Task to carry out
Copy each record below faithfully, leaving out images.

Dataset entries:
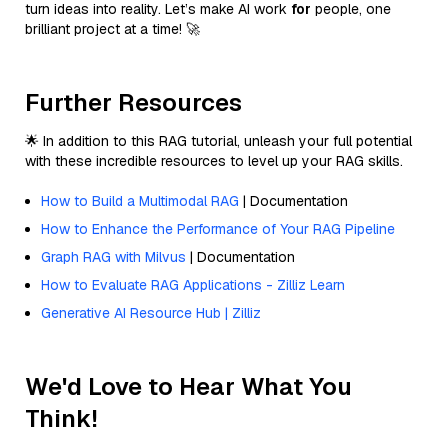
turn ideas into reality. Let’s make AI work
for
people, one
brilliant project at a time! 🚀
Further Resources
🌟 In addition to this RAG tutorial, unleash your full potential
with these incredible resources to level up your RAG skills.
How to Build a Multimodal RAG
| Documentation
How to Enhance the Performance of Your RAG Pipeline
Graph RAG with Milvus
| Documentation
How to Evaluate RAG Applications - Zilliz Learn
Generative AI Resource Hub | Zilliz
We'd Love to Hear What You
Think!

Task answer
turn ideas into reality. Let’s make AI work
for
people, one
brilliant project at a time! 🚀
Further Resources
🌟 In addition to this RAG tutorial, unleash your full potential
with these incredible resources to level up your RAG skills.
How to Build a Multimodal RAG
| Documentation
How to Enhance the Performance of Your RAG Pipeline
Graph RAG with Milvus
| Documentation
How to Evaluate RAG Applications - Zilliz Learn
Generative AI Resource Hub | Zilliz
We'd Love to Hear What You
Think!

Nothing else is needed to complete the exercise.